* [EXERCISE REQUIREMENTS]:
Omit the images, then print each record below exactly as it reads.
------ AVAILABLE DATA ------
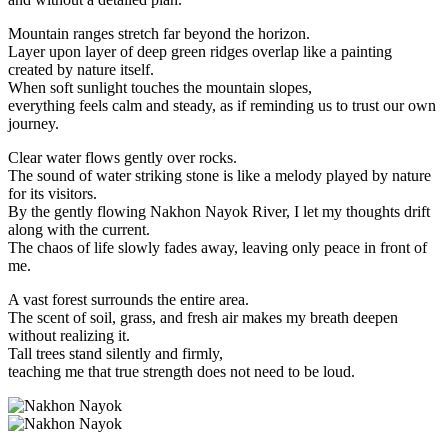
Mountain ranges stretch far beyond the horizon.
Layer upon layer of deep green ridges overlap like a painting
created by nature itself.
When soft sunlight touches the mountain slopes,
everything feels calm and steady, as if reminding us to trust our own
journey.
Clear water flows gently over rocks.
The sound of water striking stone is like a melody played by nature
for its visitors.
By the gently flowing Nakhon Nayok River, I let my thoughts drift
along with the current.
The chaos of life slowly fades away, leaving only peace in front of
me.
A vast forest surrounds the entire area.
The scent of soil, grass, and fresh air makes my breath deepen
without realizing it.
Tall trees stand silently and firmly,
teaching me that true strength does not need to be loud.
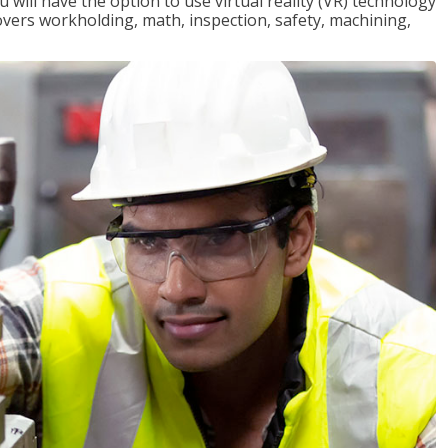
will have the option to use virtual reality (VR) technology
overs workholding, math, inspection, safety, machining,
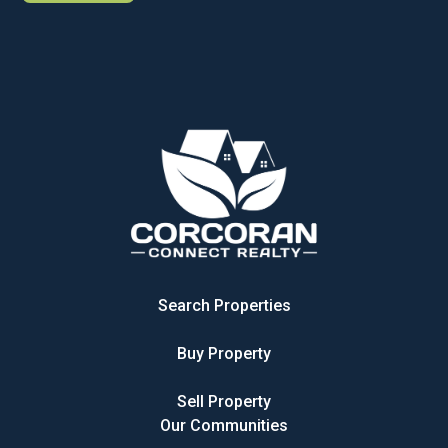
Search Properties
Buy Property
Sell Property
Our Communities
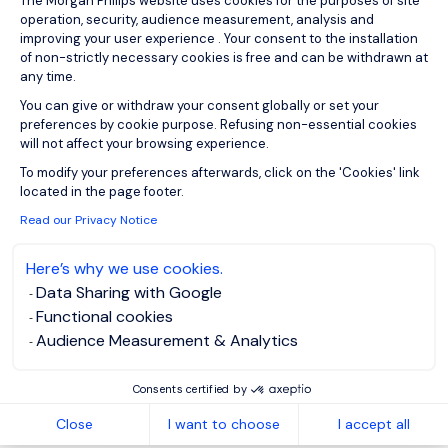
The Morgan Philips website uses cookies for the purposes of site
operation, security, audience measurement, analysis and
improving your user experience . Your consent to the installation
of non-strictly necessary cookies is free and can be withdrawn at
any time.
1
You can give or withdraw your consent globally or set your
preferences by cookie purpose. Refusing non-essential cookies
will not affect your browsing experience.
Axeptio consent
To modify your preferences afterwards, click on the 'Cookies' link
located in the page footer.
Read our Privacy Notice
Here’s why we use cookies.
Data Sharing with Google
Functional cookies
Audience Measurement & Analytics
Consents certified by
Close
I want to choose
I accept all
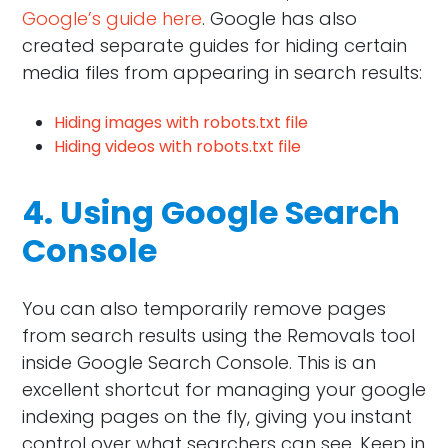
Google’s guide here
. Google has also
created separate guides for hiding certain
media files from appearing in search results:
Hiding images with robots.txt file
Hiding videos with robots.txt file
4. Using Google Search
Console
You can also temporarily remove pages
from search results using the Removals tool
inside Google Search Console. This is an
excellent shortcut for managing your google
indexing pages on the fly, giving you instant
control over what searchers can see. Keep in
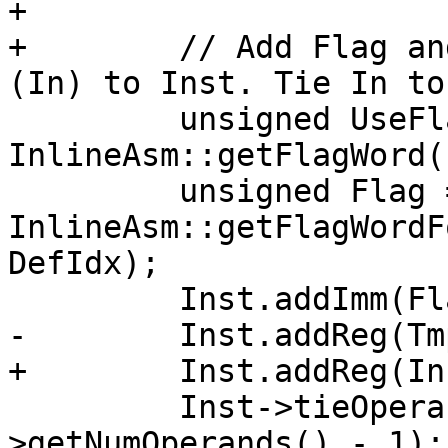
+

+        // Add Flag an
(In) to Inst. Tie In to
         unsigned UseFlag = 
InlineAsm::getFlagWord(
         unsigned Flag = 
InlineAsm::getFlagWordF
DefIdx);

         Inst.addImm(Flag);

-        Inst.addReg(Tmp
+        Inst.addReg(In)
         Inst->tieOperands(DefRegIdx, Inst-
>getNumOperands() - 1);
------
* [ANSWER SPACE]:
Mountain ranges stretch far beyond the horizon.
Layer upon layer of deep green ridges overlap like a painting
created by nature itself.
When soft sunlight touches the mountain slopes,
everything feels calm and steady, as if reminding us to trust our own
journey.
Clear water flows gently over rocks.
The sound of water striking stone is like a melody played by nature
for its visitors.
By the gently flowing Nakhon Nayok River, I let my thoughts drift
along with the current.
The chaos of life slowly fades away, leaving only peace in front of
me.
A vast forest surrounds the entire area.
The scent of soil, grass, and fresh air makes my breath deepen
without realizing it.
Tall trees stand silently and firmly,
teaching me that true strength does not need to be loud.
will have the option to use virtual reality (VR) technology
overs workholding, math, inspection, safety, machining,
Search Properties
Buy Property
Sell Property
Our Communities
The Morgan Philips website uses cookies for the purposes of site
operation, security, audience measurement, analysis and
improving your user experience . Your consent to the installation
of non-strictly necessary cookies is free and can be withdrawn at
any time.
1
You can give or withdraw your consent globally or set your
preferences by cookie purpose. Refusing non-essential cookies
will not affect your browsing experience.
Axeptio consent
To modify your preferences afterwards, click on the 'Cookies' link
located in the page footer.
Read our Privacy Notice
Here’s why we use cookies.
Data Sharing with Google
Functional cookies
Audience Measurement & Analytics
Consents certified by
Close
I want to choose
I accept all
Google’s guide here
. Google has also
created separate guides for hiding certain
media files from appearing in search results:
Hiding images with robots.txt file
Hiding videos with robots.txt file
4. Using Google Search
Console
You can also temporarily remove pages
from search results using the Removals tool
inside Google Search Console. This is an
excellent shortcut for managing your google
indexing pages on the fly, giving you instant
control over what searchers can see. Keep in
+

+        // Add Flag an
(In) to Inst. Tie In to
         unsigned UseFlag = 
InlineAsm::getFlagWord(
         unsigned Flag = 
InlineAsm::getFlagWordF
DefIdx);

         Inst.addImm(Flag);

-        Inst.addReg(Tmp
+        Inst.addReg(In)
         Inst->tieOperands(DefRegIdx, Inst-
>getNumOperands() - 1);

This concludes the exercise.